Wohnungseigentumsgesetz geht vor

08.12.2010

Die Frage, wie die Heizkosten verteilt werden sollen, führt in Eigentümergemeinschaften immer wieder zu Diskussionen. Nach einem Urteil des BGH vom 16. Juli 2010 (V ZR 221/09) dürfen Wohnungseigentümer den Verteilungsschlüssel auch dann mit einfacher Mehrheit ändern, wenn die Gemeinschaftsordnung eine Dreiviertelmehrheit vorschreibt. Die Richter wiesen die Klage eines Eigentümers gegen die Änderung des Verteilungsschlüssels ab.
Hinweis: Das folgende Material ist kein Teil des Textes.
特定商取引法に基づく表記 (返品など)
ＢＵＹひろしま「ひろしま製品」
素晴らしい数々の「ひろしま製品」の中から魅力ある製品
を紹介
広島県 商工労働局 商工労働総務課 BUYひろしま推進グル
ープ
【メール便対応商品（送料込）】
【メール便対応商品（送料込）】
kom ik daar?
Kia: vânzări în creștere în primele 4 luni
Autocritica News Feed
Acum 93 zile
Die Eigentümerversammlung hatte mit einfacher Mehrheit beschlossen, die Heizkosten künftig, wie in der Heizkostenverordnung vorgesehen, zu 70 % nach Verbrauch und zu 30 % nach Wohnfläche abzurechnen. Bislang waren die Kosten ausschließlich nach Verbrauch verteilt worden. 
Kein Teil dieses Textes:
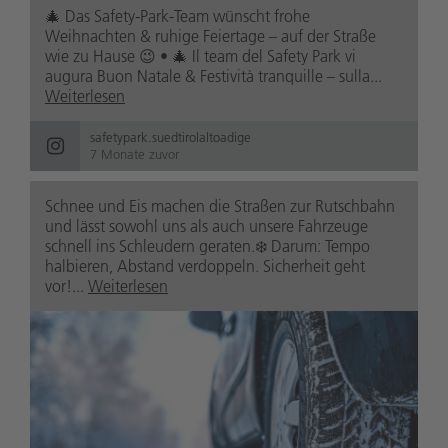
🎄 Das Safety-Park-Team wünscht frohe
Weihnachten & ruhige Feiertage – auf der Straße
wie zu Hause 😉 • 🎄 Il team del Safety Park vi
augura Buon Natale & Festività tranquille – sulla...
Weiterlesen
safetypark.suedtirolaltoadige
7 Monate zuvor
Schnee und Eis machen die Straßen zur Rutschbahn
und lässt sowohl uns als auch unsere Fahrzeuge
schnell ins Schleudern geraten.❄️ Darum: Tempo
halbieren, Abstand verdoppeln. Sicherheit geht
vor!...
Weiterlesen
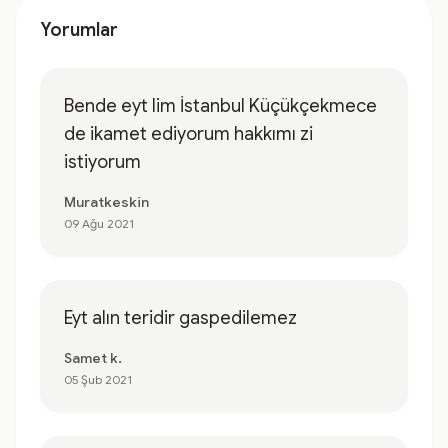
Yorumlar
Bende eyt lim İstanbul Küçükçekmece
de ikamet ediyorum hakkımı zi
istiyorum
Muratkeskin
09 Ağu 2021
Eyt alın teridir gaspedilemez
Samet k.
05 Şub 2021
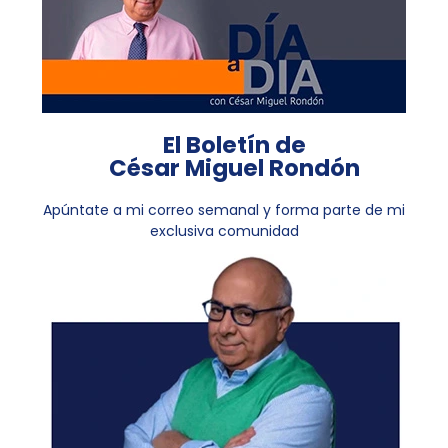
El Boletín de
César Miguel Rondón
Apúntate a mi correo semanal y forma parte de mi
exclusiva comunidad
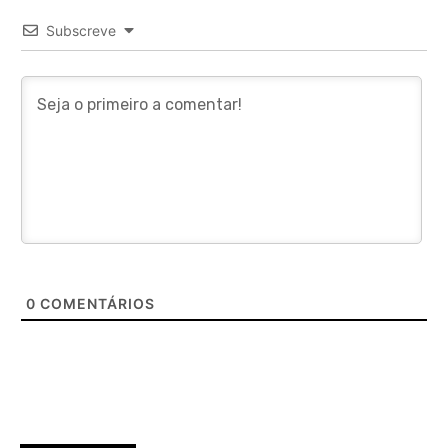
Subscreve
0
COMENTÁRIOS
Die Entscheidung für einen anderen Verteilerschlüssel ist, so der BGH, gültig. Denn nach § 16 Abs. 2  Wohnungseigentumsgesetz WEG können Wohnungseigentümer mit Stimmenmehrheit entscheiden, nach welchem Maßstab die Betriebskosten des gemeinschaftlichen Eigentums oder des Sondereigentums verteilt werden. Diese Beschlusskompetenz kann laut § 16 Abs. 5 WEG nicht durch  eine Vereinbarung der Wohnungseigentümer eingeschränkt oder ausgeschlossen werden. Regelungen in Gemeinschaftsordnungen, die dem Gesetz widersprechen,  sind unwirksam.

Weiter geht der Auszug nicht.